╭──
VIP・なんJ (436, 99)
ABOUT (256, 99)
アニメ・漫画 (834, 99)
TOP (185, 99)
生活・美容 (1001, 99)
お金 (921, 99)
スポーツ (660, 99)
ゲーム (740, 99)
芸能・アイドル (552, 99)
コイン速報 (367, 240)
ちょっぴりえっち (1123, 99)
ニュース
╰──
╭──
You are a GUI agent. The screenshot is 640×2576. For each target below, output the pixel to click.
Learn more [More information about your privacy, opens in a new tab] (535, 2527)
╰──
╭──
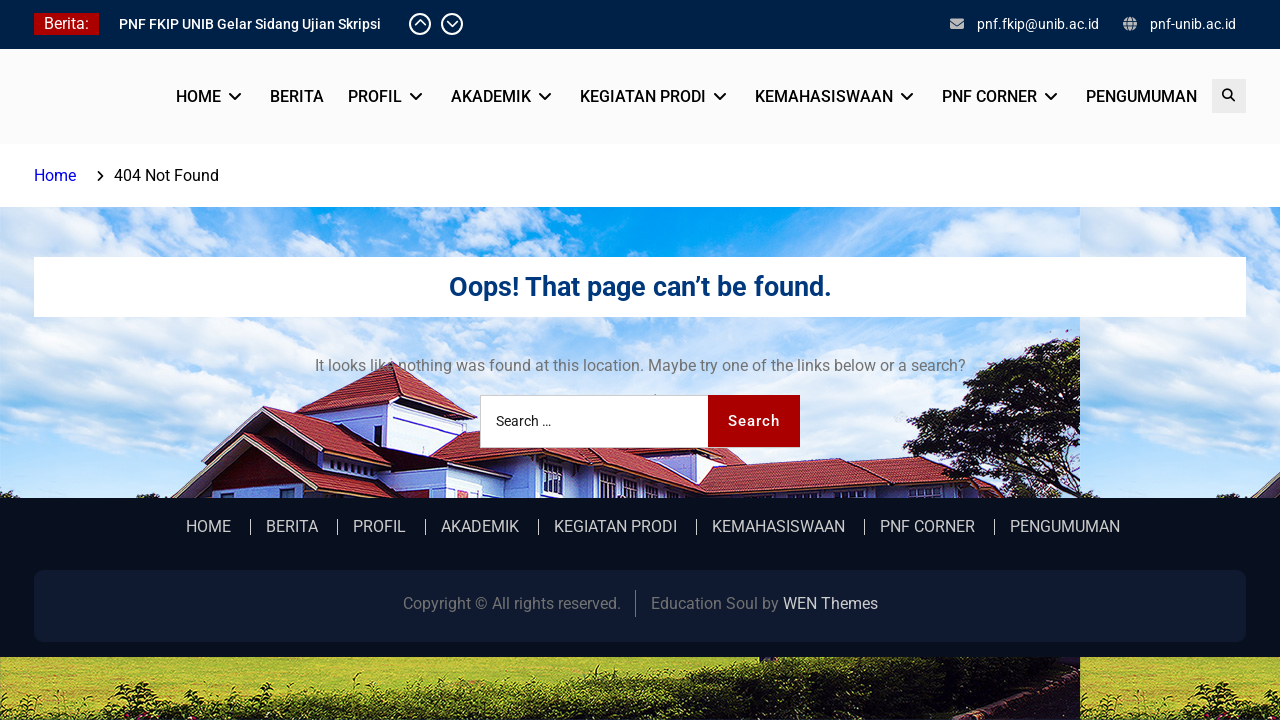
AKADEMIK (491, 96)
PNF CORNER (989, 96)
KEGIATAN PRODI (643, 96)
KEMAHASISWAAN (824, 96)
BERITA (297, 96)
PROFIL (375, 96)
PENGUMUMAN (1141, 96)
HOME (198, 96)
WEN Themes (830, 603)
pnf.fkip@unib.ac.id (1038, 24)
╰──
_Exercise description_
Among the entries above, copy exactly only the lines starting with the one containing "AKADEMIK (491, 96)" and going through the one containing "pnf.fkip@unib.ac.id (1038, 24)", both ends included.

_Task result_
AKADEMIK (491, 96)
PNF CORNER (989, 96)
KEGIATAN PRODI (643, 96)
KEMAHASISWAAN (824, 96)
BERITA (297, 96)
PROFIL (375, 96)
PENGUMUMAN (1141, 96)
HOME (198, 96)
WEN Themes (830, 603)
pnf.fkip@unib.ac.id (1038, 24)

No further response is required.